Well, a human species is a group, but so is the collection of things within a room where a person is at. And among those things are chairs, windows, and so on. The person belongs to that group of things when talking about what is in the room. I made that last overly exaggerated to make a point. "Group" is not a contextless state. There are different kinds of groups. 

Likewise, I did not see Binswanger make the connection that without the human group (that is species in this context) there is no individual.

That--to me--jumps out as "Woah thar, Hoss!" when reading someone who is writing about evolution and biological teleology. 

What's more, Binswanger does something I dislike in general. He anthropomorphizes concepts like "selection," wondering what its goals are. If I wanted to get to pain-in-the-ass level, I could go further and ask who or what is doing the selecting. He would probably reply "nature." And I would facepalm. There goes that anthropomorphizing again. :) 

As long as I am griping, I hate contextless discussions of which is the most important of two equally fundamental things, like what is more important, survival or reproduction?  Sound familiar? Yup. That's Chapter 9 to a tee. And that's Harry for ya'. :) 

On a metaphorical level, I like the example of what is more important to the human body, the heart or the lungs? Sorry, Charlie. Without one of 'em, no matter which one, you gonna die...

 

Anyway, back to point.

One thing relates the two concepts (volition and reproduction). A human being. Both concepts refer to two fundamental features of the same human being.

That relates them just fine.

Human beings (normal human beings) do not come without volition and they do not come without reproductive organs.

When I talk about species being more fundamental than volition, I was talking within the context of the human being. But it works for any living being that has volition. An individual living being cannot have volition if it does not belong to a species because, if it does not belong to a species, it does not exist as an individual. Hell, it does not exist, period.

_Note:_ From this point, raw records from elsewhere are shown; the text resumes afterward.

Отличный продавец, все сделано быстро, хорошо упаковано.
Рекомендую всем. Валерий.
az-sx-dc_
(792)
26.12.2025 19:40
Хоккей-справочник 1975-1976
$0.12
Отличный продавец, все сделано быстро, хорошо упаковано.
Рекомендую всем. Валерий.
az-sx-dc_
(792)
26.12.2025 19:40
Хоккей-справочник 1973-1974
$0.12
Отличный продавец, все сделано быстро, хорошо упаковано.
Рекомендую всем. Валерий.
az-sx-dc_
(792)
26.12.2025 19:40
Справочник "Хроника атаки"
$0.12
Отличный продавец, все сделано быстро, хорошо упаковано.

And if individual members of a species do not reproduce, brrrzap. No more species after a while. Thus no more volition.

One must exist to be able to think and choose.

:)

 

As I suspected, I am right to suggest you look at your foundations (or, to quote a great lady, check your premises): Get your theory from concepts based on observed reality rather than try to tease out reality by starting with theory first. Later you can tease out reality once the theory aligns with reality. Later you can even start with theory because you have done the hard part of identifying it with reality correctly.

Think "entity" in the beginning as your lens. Not just the rules of logic. That helps a lot.

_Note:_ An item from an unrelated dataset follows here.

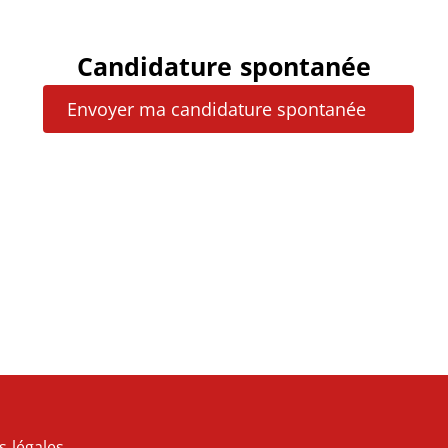
Candidature spontanée
Envoyer ma candidature spontanée
s légales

Once you do that, you will see that volition does not and cannot exist without having reproduction as one of the fundamental components--reality components, not simply items in a syllogism. Don't forget that a syllogism, to be correct, does not need to connect to reality.

All rattle snakes are mortal.

Socrates is a rattle snake.

Therefore Socrates is mortal.

:) 

A concept in Randian terms has to connect to reality for it to be knowledge.

 

btw - I appreciate you not getting offended with my comments. I tend to be blunt. But that comes from trying to be clear. Unless I am openly hostile (and people who know me know I get real ugly when I get that way), I never intend hostility. Frankly, I love to banter. And I have seen nothing in your posts to make be be anything but happy so far, even when we disagree.

:) 

 

Apropos of nothing, I saw a video the other day of some dude or other discussing Hemingway's writing advice. The video covered 4 points. Maybe there are more out there, I don't know. But I resonated so much with those 4, I didn't need to memorize them. They are part of me after one hearing.

1. Write short sentences.

2. Write short paragraphs.

3. Use vigorous language instead of bland language.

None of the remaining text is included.